Exercise prompt:
Could you give back the records exactly, taking out the pictures?

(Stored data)

□ □ □ □

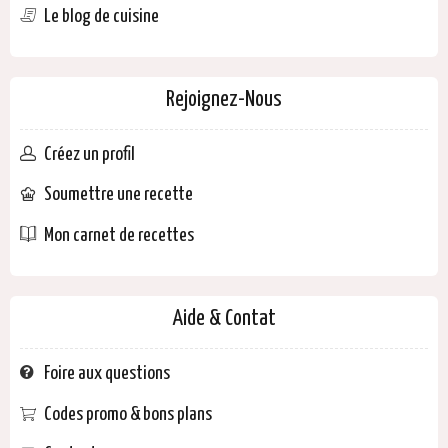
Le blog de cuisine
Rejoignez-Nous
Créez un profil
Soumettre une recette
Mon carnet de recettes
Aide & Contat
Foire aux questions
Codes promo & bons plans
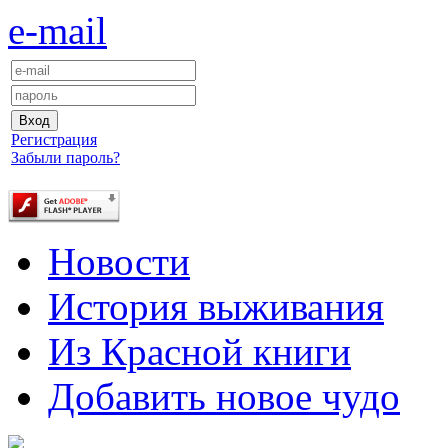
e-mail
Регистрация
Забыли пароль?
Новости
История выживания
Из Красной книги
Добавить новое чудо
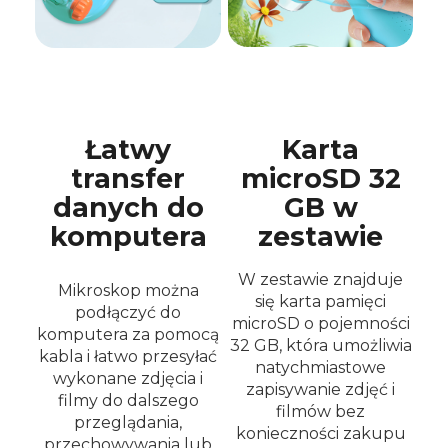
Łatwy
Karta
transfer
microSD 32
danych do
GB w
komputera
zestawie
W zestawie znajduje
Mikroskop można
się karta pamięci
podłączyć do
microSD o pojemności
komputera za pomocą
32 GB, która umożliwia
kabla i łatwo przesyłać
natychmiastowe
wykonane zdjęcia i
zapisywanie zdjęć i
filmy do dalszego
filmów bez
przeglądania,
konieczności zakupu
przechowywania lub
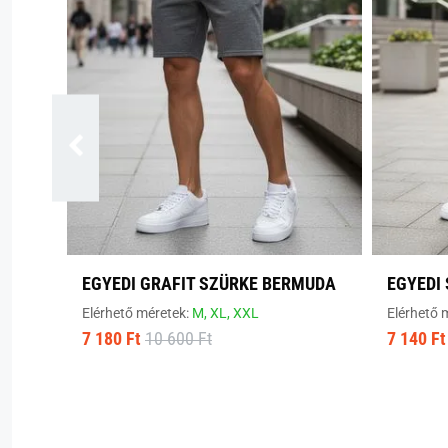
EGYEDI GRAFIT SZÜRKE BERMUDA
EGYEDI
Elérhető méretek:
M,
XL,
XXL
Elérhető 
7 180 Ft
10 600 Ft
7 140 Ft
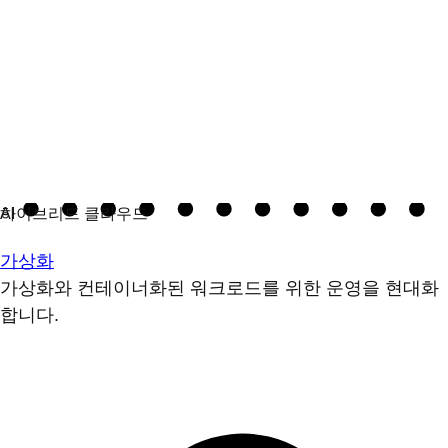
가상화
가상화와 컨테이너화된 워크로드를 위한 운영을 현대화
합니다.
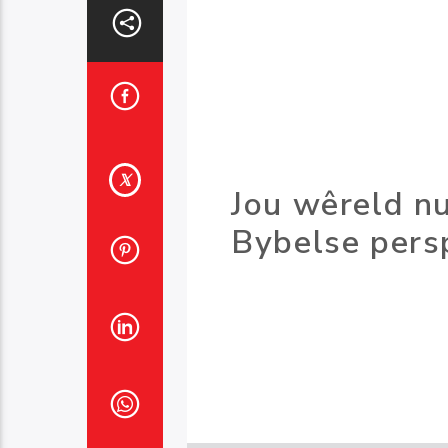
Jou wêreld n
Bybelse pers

□ □ □ □

Expected output:
Le blog de cuisine
Rejoignez-Nous
Créez un profil
Soumettre une recette
Mon carnet de recettes
Aide & Contat
Foire aux questions
Codes promo & bons plans
e-mail
Регистрация
Забыли пароль?
Новости
История выживания
Из Красной книги
Добавить новое чудо
Łatwy
Karta
transfer
microSD 32
danych do
GB w
komputera
zestawie
W zestawie znajduje
Mikroskop można
się karta pamięci
podłączyć do
microSD o pojemności
komputera za pomocą
32 GB, która umożliwia
kabla i łatwo przesyłać
natychmiastowe
wykonane zdjęcia i
zapisywanie zdjęć i
filmy do dalszego
filmów bez
przeglądania,
konieczności zakupu
przechowywania lub
EGYEDI GRAFIT SZÜRKE BERMUDA
EGYEDI
Elérhető méretek:
M,
XL,
XXL
Elérhető 
7 180 Ft
10 600 Ft
7 140 Ft
가상화
가상화와 컨테이너화된 워크로드를 위한 운영을 현대화
합니다.
Jou wêreld n
Bybelse pers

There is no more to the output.